HEAD Only return the header of the HTTP message, not the data content. Used to obtain attribute information such as the last update time of the file
CONNECT for proxy server

3.1.2 HTTP response message

  • Response message format:
<HTTP版本><空格><状态码><空格><响应短语>    // 状态行
<首部字段名>:<字段值>                       // 消息头
...
...
<首部字段名>:<字段值>
<消息主体>                                  // 消息体:包含服务端向客户端发送的数据,响应报文不一定存在该字段
  • HTTP status code :
Status code (33 types in total) meaning
1xx Notify the processing progress and status of the request
2xx Indicates success, such as accepting or knowing
3xx Redirect, indicating that further action is required
4xx Client errors, such as bad syntax in the request
5xx Server error, such as a server failure that could not complete the request

3.2 Working process of HTTP

3.2.1 HTTP/1.0

HTTP/1.0 uses a non-persistent connection method. In this mode, each time the browser requests a file, it must establish a TCP connection with the server , and close the connection immediately after receiving the response.

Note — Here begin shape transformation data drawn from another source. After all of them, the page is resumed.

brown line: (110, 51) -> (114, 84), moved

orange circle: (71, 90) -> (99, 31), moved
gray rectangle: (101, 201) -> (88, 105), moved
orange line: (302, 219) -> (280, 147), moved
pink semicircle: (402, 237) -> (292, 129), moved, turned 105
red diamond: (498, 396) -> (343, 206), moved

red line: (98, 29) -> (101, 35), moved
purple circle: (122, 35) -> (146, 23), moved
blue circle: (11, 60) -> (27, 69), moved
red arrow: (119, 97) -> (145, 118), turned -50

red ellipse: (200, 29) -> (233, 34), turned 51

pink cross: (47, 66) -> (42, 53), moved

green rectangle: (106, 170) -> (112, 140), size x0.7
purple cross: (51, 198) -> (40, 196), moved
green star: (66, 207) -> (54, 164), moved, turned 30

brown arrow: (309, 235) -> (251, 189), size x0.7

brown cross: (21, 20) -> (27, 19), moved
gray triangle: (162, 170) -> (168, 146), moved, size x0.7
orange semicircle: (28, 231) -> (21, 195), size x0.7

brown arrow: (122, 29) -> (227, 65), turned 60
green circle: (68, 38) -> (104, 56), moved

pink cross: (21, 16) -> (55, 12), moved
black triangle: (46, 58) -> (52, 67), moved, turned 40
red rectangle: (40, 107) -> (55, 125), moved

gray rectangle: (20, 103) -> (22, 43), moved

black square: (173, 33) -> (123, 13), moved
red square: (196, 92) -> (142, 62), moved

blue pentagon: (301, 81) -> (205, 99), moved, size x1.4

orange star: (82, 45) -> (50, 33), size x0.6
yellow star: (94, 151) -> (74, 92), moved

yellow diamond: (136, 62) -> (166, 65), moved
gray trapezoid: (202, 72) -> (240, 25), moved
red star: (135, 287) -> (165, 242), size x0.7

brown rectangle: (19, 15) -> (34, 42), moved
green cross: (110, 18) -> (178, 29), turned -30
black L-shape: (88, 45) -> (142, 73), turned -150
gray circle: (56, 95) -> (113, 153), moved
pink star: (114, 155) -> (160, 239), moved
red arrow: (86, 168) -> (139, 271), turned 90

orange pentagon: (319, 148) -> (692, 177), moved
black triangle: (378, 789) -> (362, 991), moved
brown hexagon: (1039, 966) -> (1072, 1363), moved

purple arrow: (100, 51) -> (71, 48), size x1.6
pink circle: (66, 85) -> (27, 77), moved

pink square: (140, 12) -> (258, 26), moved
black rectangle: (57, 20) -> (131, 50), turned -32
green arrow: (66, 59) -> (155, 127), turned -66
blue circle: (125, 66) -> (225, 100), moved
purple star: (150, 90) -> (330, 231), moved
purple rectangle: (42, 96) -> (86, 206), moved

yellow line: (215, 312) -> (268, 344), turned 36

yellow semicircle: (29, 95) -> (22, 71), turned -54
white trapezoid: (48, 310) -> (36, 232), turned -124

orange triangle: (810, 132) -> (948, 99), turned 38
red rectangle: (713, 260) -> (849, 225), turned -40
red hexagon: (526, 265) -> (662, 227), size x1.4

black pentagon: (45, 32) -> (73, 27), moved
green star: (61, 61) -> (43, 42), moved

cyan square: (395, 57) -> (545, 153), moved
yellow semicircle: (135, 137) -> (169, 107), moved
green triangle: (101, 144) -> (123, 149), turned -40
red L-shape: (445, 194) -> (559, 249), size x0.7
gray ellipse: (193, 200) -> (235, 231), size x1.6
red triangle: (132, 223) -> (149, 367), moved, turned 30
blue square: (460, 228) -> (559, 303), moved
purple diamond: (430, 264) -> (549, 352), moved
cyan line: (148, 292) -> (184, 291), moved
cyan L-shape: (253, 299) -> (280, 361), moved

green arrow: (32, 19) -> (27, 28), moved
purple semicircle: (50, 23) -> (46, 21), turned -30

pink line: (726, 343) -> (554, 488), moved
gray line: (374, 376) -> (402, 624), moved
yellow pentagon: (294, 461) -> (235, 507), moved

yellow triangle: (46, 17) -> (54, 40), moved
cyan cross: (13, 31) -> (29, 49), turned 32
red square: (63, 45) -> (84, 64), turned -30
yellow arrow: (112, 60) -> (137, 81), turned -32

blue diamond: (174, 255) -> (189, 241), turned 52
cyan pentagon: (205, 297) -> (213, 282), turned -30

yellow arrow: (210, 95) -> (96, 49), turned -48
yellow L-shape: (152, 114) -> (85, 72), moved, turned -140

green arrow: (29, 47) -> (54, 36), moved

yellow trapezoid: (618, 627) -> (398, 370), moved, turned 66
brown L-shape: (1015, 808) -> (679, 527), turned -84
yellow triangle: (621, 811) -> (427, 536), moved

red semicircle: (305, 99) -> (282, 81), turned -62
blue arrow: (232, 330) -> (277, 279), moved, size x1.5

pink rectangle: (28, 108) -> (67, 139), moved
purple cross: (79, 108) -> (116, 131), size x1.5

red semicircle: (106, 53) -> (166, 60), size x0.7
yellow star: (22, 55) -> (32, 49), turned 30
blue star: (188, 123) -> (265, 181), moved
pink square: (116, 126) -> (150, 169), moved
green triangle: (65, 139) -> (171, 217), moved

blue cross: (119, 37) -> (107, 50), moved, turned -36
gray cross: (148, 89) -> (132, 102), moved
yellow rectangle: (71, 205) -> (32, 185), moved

insert image description here

  • Each request for a document has an overhead of twice the RTT. If there are many reference objects (such as pictures, etc.) on a web page, it will take 2RTT to request each object.
  • In order to reduce the delay, the browser usually establishes multiple parallel TCP connections to request multiple objects at the same time . However, this will consume a lot of resources of the World Wide Web server, especially the World Wide Web server will often serve the requests of a large number of clients at the same time, which will make it a heavy burden.

3.2.2 HTTP/1.1

HTTP/1.1 uses a persistent connection method. In this mode, the World Wide Web server still maintains this connection after sending the response, so that the same client (browser) and the server can continue to transmit subsequent HTTP request messages and response messages on this connection . This is not limited to passing objects referenced on the same page, as long as those documents are all on the same server.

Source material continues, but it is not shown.